Vendo que vencia aquela batalha, Trowa acalmou-se, feliz porquê não morreria por enfrentar o japonês. Avançando destemido, o tradutor sentou-se ao lado de Heero, cruzando as pernas a frente do corpo.
- Sei que não é fácil, Heero. Não é para você, e não será para Duo. Não deve abandoná-lo agora. Eu não abandonei Quatre, porque sei que ele tem um coração frágil e vulnerável, e ficaria desprotegido se eu lhe voltasse as costas.
Dessa vez Heero olhou fixamente para Trowa. Só então se dava conta do quanto o mais alto era seu amigo e se preocupava com ele, pois estava se expondo, e expondo seu jovem amante totalmente.
- Duo... é forte...
- Claro que é. Mas não da maneira como você pensa. Garotos como ele e Quatre se entregam para valer, e dependem da segurança de homens como nós. Se apóiam em nosso amor, usando-o como se fosse a única forma de sobrevivência. Se tiramos esse 'apoio' deles, ficariam perdidos e... Deus sabe o que poderia acontecer.
- Você fala como se...
- Ora, este é apenas um lado da moeda. Eu mentiria se não dissesse que não me apóio em Quatre. Uso o amor que ele sente como o farol que ilumina meu caminho, e me oriento por ele. Às vezes sinto que perderia o rumo, se não tivesse Quatre ao meu lado. De todos os presentes maravilhosos que a vida poderia me dar, Quatre é o mais perfeito, belo e inigualável.

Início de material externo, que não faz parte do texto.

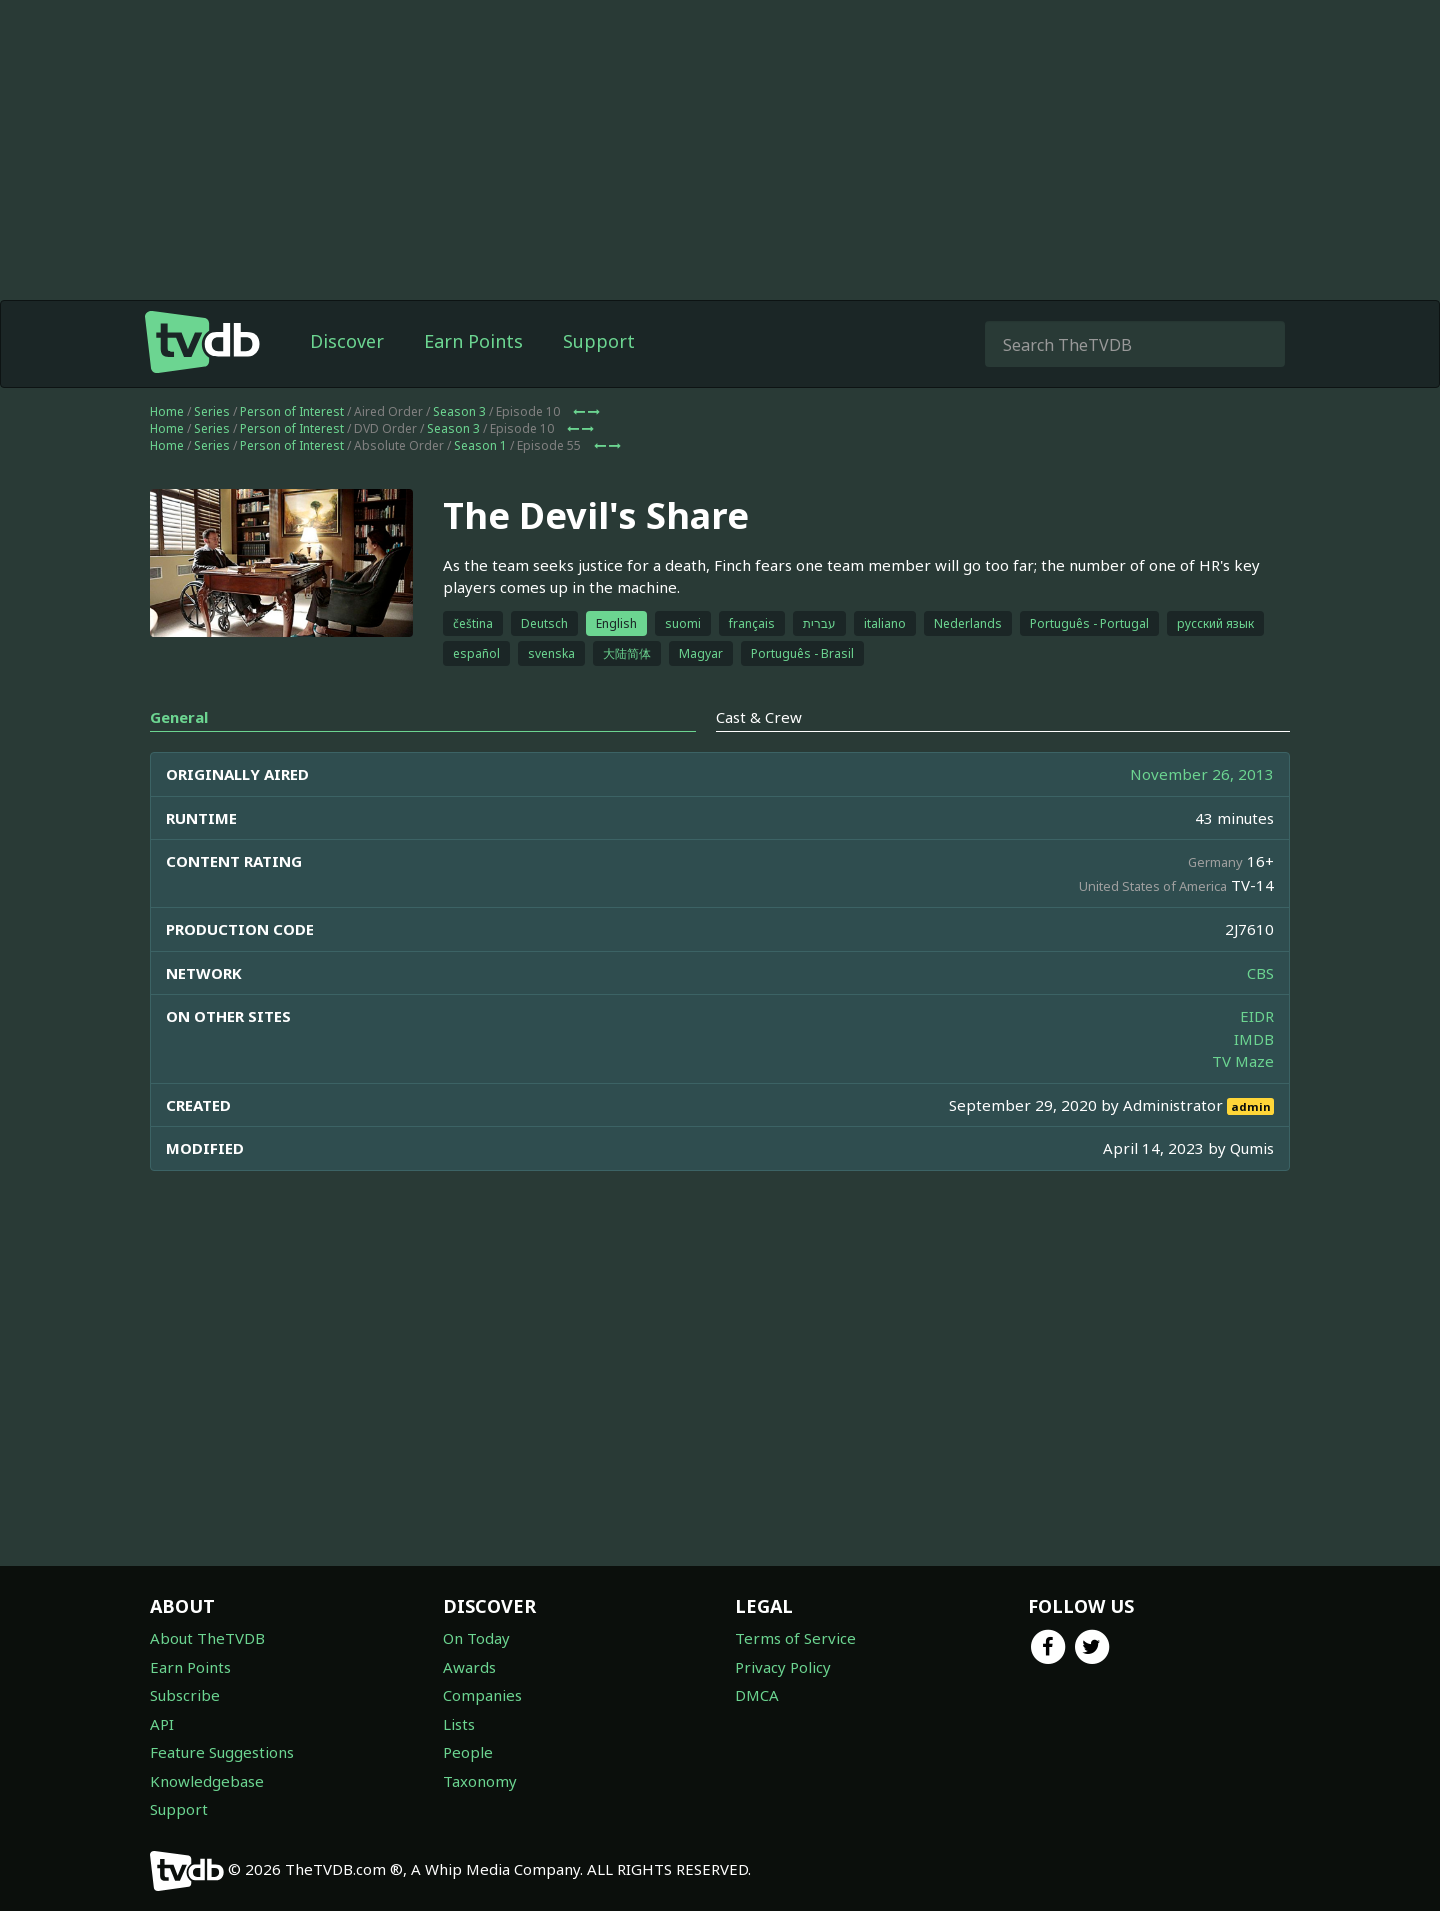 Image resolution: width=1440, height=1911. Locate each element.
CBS (1260, 973)
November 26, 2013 (1202, 774)
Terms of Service (795, 1638)
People (468, 1752)
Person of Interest (292, 411)
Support (599, 341)
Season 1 (480, 445)
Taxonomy (480, 1781)
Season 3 (459, 411)
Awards (469, 1667)
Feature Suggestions (222, 1752)
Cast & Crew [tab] (759, 717)
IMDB (1254, 1039)
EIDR (1257, 1016)
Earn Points (473, 341)
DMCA (757, 1695)
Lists (459, 1724)
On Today (476, 1638)
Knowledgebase (207, 1781)
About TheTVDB (207, 1638)
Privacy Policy (783, 1667)
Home (167, 411)
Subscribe (185, 1695)
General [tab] (179, 717)
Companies (482, 1695)
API (162, 1724)
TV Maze (1243, 1061)
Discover (347, 341)
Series (212, 411) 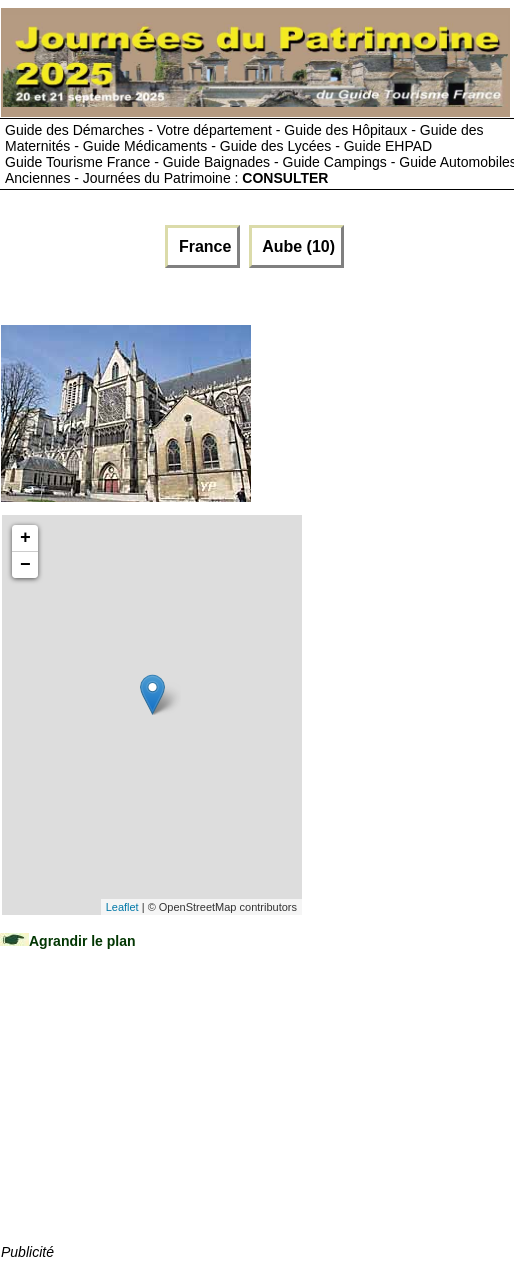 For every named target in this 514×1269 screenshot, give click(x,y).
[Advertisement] (151, 1116)
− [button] (25, 565)
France (202, 246)
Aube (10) (296, 246)
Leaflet (122, 907)
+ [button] (25, 538) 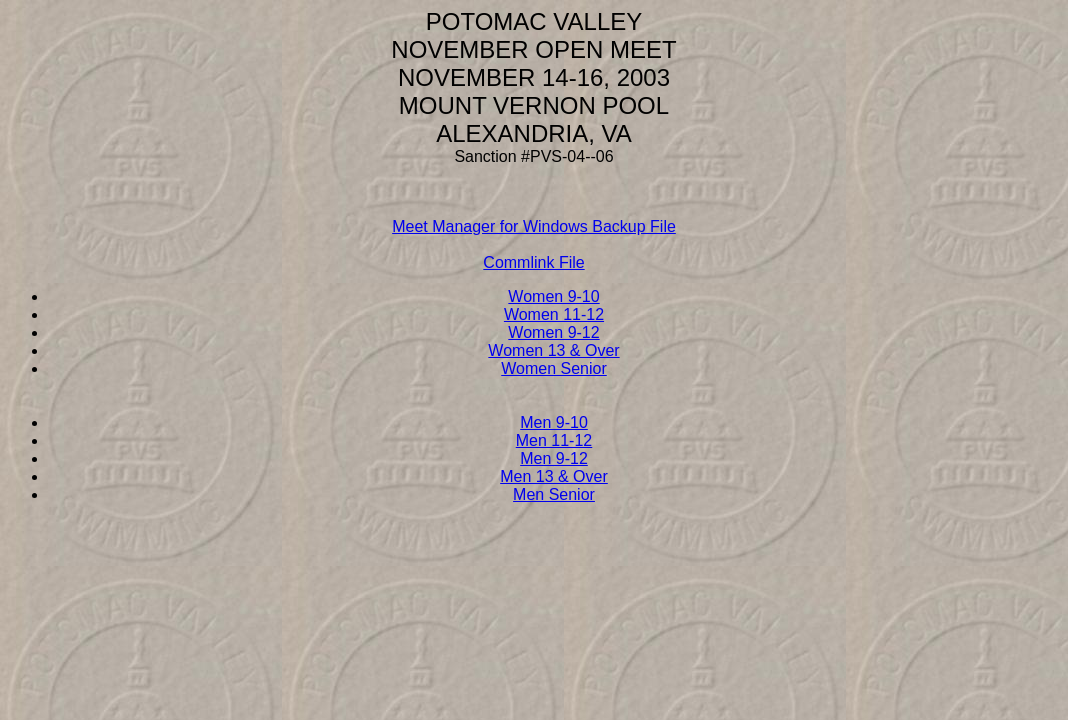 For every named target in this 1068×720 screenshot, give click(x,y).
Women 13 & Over (553, 350)
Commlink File (533, 262)
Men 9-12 (554, 458)
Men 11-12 (554, 440)
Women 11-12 (554, 314)
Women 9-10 (553, 296)
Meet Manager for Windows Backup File (534, 226)
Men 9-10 (554, 422)
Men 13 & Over (554, 476)
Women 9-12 (553, 332)
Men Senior (554, 494)
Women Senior (554, 368) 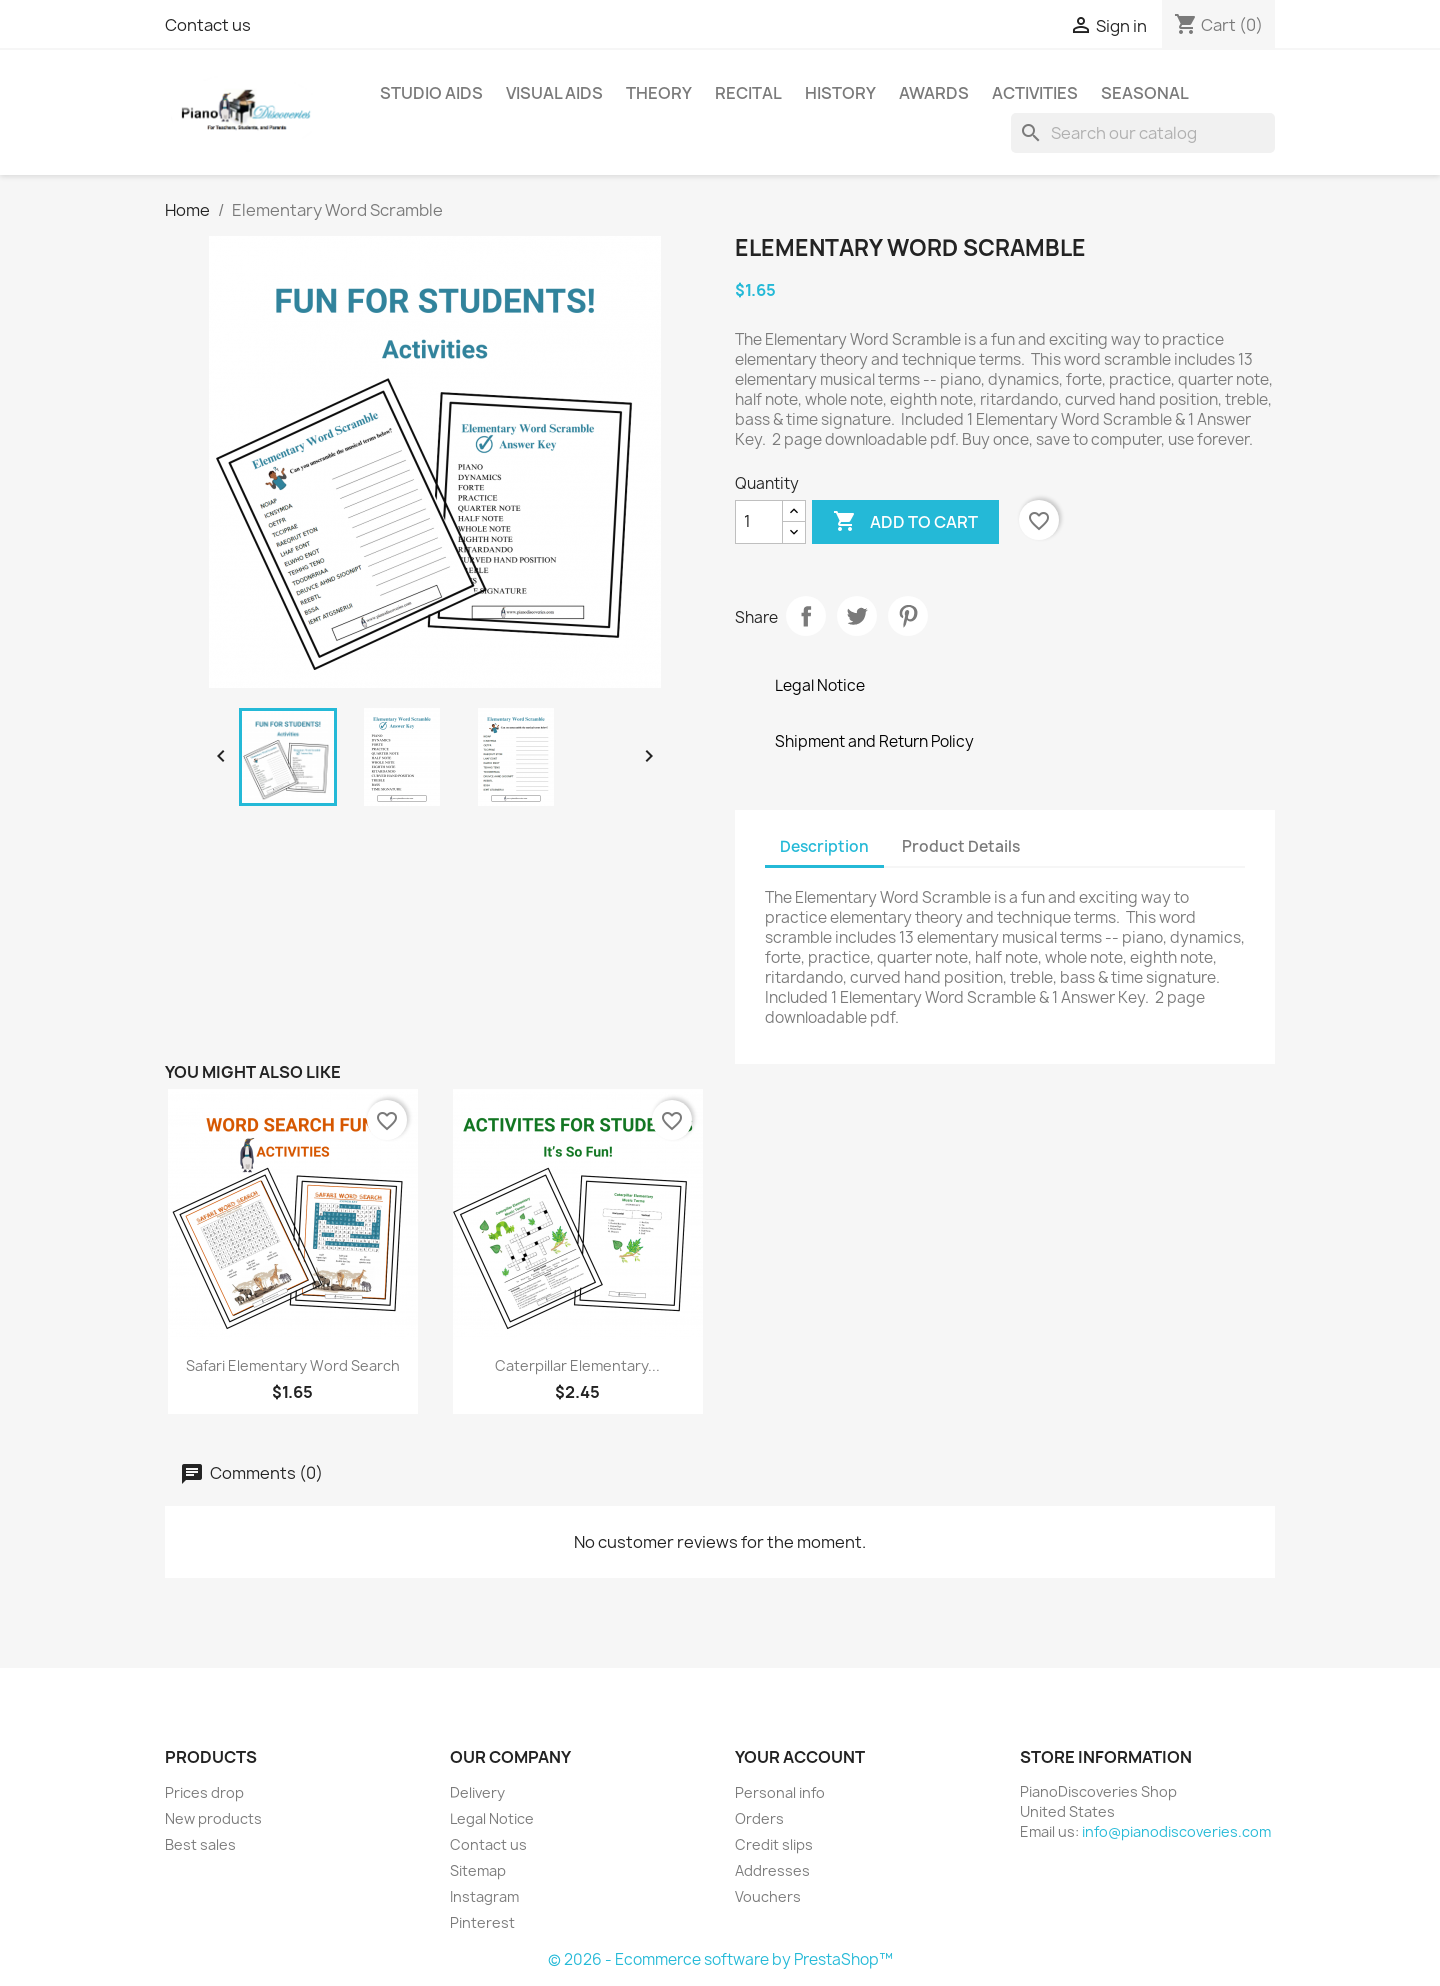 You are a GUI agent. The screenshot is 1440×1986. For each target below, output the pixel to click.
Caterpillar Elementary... (577, 1365)
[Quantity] (759, 522)
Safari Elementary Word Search (293, 1365)
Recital (748, 93)
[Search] (1143, 133)
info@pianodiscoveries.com (1176, 1831)
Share (806, 616)
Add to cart (905, 522)
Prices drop (204, 1792)
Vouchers (768, 1896)
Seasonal (1145, 93)
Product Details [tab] (961, 846)
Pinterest (908, 616)
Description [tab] (824, 846)
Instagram (484, 1896)
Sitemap (478, 1870)
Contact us (208, 25)
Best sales (200, 1844)
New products (213, 1818)
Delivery (477, 1792)
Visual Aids (554, 93)
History (840, 93)
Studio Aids (431, 93)
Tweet (857, 616)
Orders (759, 1818)
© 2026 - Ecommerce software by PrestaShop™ (720, 1959)
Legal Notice (492, 1818)
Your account (800, 1757)
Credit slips (774, 1844)
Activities (1035, 93)
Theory (659, 93)
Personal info (780, 1792)
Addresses (772, 1870)
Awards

- Eu... entendo o que quer dizer.
- É por isso que dizemos que somos 'almas gêmeas', pois para as minhas fraquezas, encontro a solução em Quatre, e onde ele falha, eu sou nossa fortaleza. Se uma das metades falta, ambas desabam. Se der as costas a Duo, vai condená-lo para sempre.
Heero relaxou, e arqueou as costas, como se elas suportassem todo o peso do mundo. A imagem mais forte de todas dominou sua mente: lembrou-se daquela noite na floresta, quando Duo arremessara fora sua corrente com o crucifixo de ouro. "Não preciso mais disso!"... não precisava mais da cruz, porque julgava que Heero o protegeria dali pra frente. Céus...!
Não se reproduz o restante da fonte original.